Dylan eyes the pool beneath our balcony, searching for a "target." When he spies one - a boy or boys within two or three years of his age, he springs into action. Trunks on. Swim shirt. Floatie or boogie board and he's off.
During this vacation, it's been a target rich environment, for buddies anyways.
It does my heart good to see this. There was a time that I questioned whether I ever would.
I didn't start out questioning it. Dylan had two good buddies in preschool, which his teachers said was developmentally appropriate. One or two good friends was all a little kid could handle. So he was sometimes a little too bossy. We were sure he would grow out of it.
When he started kindergarten, neither of his buddies entered the same school. I tried to "set him up" with a classmate before classes began and for a time it seemed as though this was a great idea. But it soon became apparent that although Dylan was invited to all of the birthday parties, there weren't a lot of playdate requests. The ones I tried to arrange frequently ended in tears, as did many of the birthday parties.
It was pretty isolating for Dylan, and for RockStar and myself. We rarely got a break.
Which is why I was thrilled one hot June day when he was invited to sleep at a classmate's house. It was at the end of a long day, which should have been my first clue. He and I had gone blueberry picking in the morning, followed by an afternoon birthday party at a local amusement park. He and the classmate (the one I had set him up with before kindergarten) were thick as thieves throughout the party. By the time it was over, he had been invited to spend the night.
Their relationship had been a rocky one and I should have been more wary, but I wasn't. I was just excited for a night off! In no time, RockStar and I had a restaurant and movie all picked out. All I had to do was shower, dress, and drop off a bag for Dylan.
Before I finished packing the bag, I got the call. Both boys had gotten into it, probably over something insignificant. Both were screaming and crying. The other parent was sorry, but Dylan would not be able to spend the night. Could I come pick him up?
I sighed and hurried over. The mom was outside with him on the porch and his face and eyes were all red from crying. It was obvious he was crushed, but also still angry over whatever it was that had started the argument. A bundle of emotions. I hugged him, apologized to the mom, and took him back to the car.
I don't know if I ever found out exactly what launched the screaming match. Later that same summer, Dylan was diagnosed and his challenges making and keeping friends became more understandable. That is, they became more understandable once I learned that ADHD is more than just uncontrollable energy. That it affects social relationships and maturity levels.
When we decided to medicate, the social aspect was as much of a driver as issues in school or behaviors at home were. More than anything, I wanted something that would help give Dylan some control that would allow him to have and be a friend. I wasn't even sure that the medication could promise that, although online resources suggested that it would.
The medication did help. It seemed to me that it gave him that split second's respite before he reacted. It gave him an opportunity to assess his behavior and decide what the better course of action would be. He was still bossy, but not as rigid and inflexible. I still heard about how his classmates called him slow, but he began to develop a cadre of friends, several who were a grade behind him.
At first, we limited medication to weekdays. We wanted him to have a chance to eat and sleep normally on weekends, and give his body a rest from the meds. A couple months into it, however, we went to a 7-day a week schedule. The decision came after a weekend camping with Cub Scouts. Dylan melted down over some slight and was just generally difficult to be around. We realized that the social activities didn't stop on Saturdays. In fact, they were often more intense, fueled by candy and uneven schedules.
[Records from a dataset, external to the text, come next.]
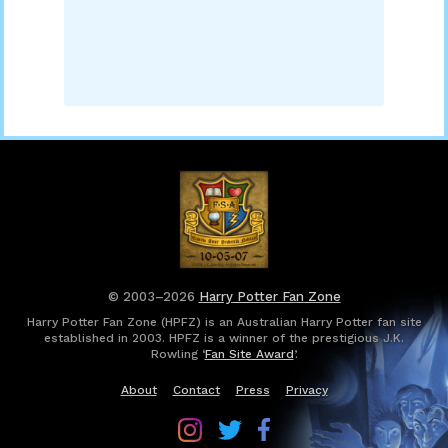
© 2003–2026
Harry Potter Fan Zone
Harry Potter Fan Zone (HPFZ) is an Australian Harry Potter fan site
established in 2003. HPFZ is a winner of the prestigious J.K.
Rowling ‘
Fan Site Award
’.
About
Contact
Press
Privacy
Follow
Follow
Follow
Harry
Harry
Harry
That's one of the reasons it's so amazing that both last summer and this summer's medication vacations have gone so well. Has the very fact of having been on medication helped show him what appropriate social behavior is? Or is it just maturity?
Whatever the source, I love it.
I remember telling him as just a little guy to go up to a group of kids and introduce himself. Shy as he is, he would rarely do it. While he is still painfully shy with adults, he's become much more self assured with other kids. He can easily go up to them and start playing with them.
Right now, from my balcony perch, I'm watching him share his floatie with a girl, laughing enthusiastically. Actual sharing! With a girl, no less!
I know there will be arguments and fights with friends. Times he will feel slighted, real or imagined. Occasions where kids will be mean, whether or not it has anything to do with his ADHD. But the fact that he has been able to make and keep several buddies, that he regularly sleeps over a friend's house, and the fact that he can go up to a strange boy and insert himself into their play...all of that, makes me feel more confident about his future.